How will we care for poor children?
How will we prepare them not to become burdens to society but productive members of the next generation?
And how do we do so without breaking a drum tight government budget?
For Clark County residents of the 1820s and 1830s, the answer was neither orphanages nor foster care.
Given that there was little industry, it wasn’t through an industrial school, either.
Their answer was indentured servitude, a system in which a parent legally gave over care of a child to someone else in exchange for the promise that the child would be properly cared for and taught a trade or skill to make a living as an adult.
For many girls, this meant training in “the art of housewifery.”
For many boys, it meant living and learning at the side of a blacksmith, miller, leather worker or carpenter and house joiner.
The collection at the Clark County Historical Society holds the stories of 54 indenture apprenticeships in a ledger called “Records of Apprentice Indentures for Clark County, Volume 1, 1825-35.”
Dirt poor in Ohio
In the Historical Society’s March-April 2010 newsletter, Virginia Weygandt, the historical society’s director of collections, said the 1787 act of Congress that established the Northwest Territory created a Board of Township Trustees to handle local governance.
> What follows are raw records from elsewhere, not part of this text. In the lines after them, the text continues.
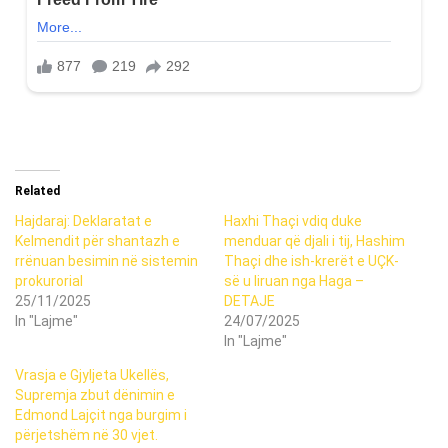
Related
Hajdaraj: Deklaratat e
Haxhi Thaçi vdiq duke
Kelmendit për shantazh e
menduar që djali i tij, Hashim
rrënuan besimin në sistemin
Thaçi dhe ish-krerët e UÇK-
prokurorial
së u liruan nga Haga –
25/11/2025
DETAJE
In "Lajme"
24/07/2025
In "Lajme"
Vrasja e Gjyljeta Ukellës,
Supremja zbut dënimin e
Edmond Lajçit nga burgim i
përjetshëm në 30 vjet.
Trustees were authorized, among other things, “to furnish poor relief or support to paupers legally residing within the township boundaries,” Weygandt wrote.
To do so, they were empowered to bind out “any orphan or the child of any poor person as a servant or apprentice,” she said. “Children who were ‘bound out’ ceased to be a ‘charge’ (financial burden) on the township.”
It was a duty trustees eventually delegated to a committee of the “Overseers of the Poor.”
Weygandt said in an interview that “most of the time,” the indentures “seemed to be widowed women who did not have any means of support” for their children.
“To help their children — and it was really considered a help,” she emphasized — the parents gave them up so they could “get them into a trade where they could make their own way in the world.”
Terms of indenture
The Jan. 24, 1827, indenture of 10-year-old Sally Greenwood to Israel Bailis of Springfield covers some of the typical terms of the indentures.
Sally was bound to the Bailises until age 18 on condition that she be “learnt the art of housewifery agreeably to the custom of the county.”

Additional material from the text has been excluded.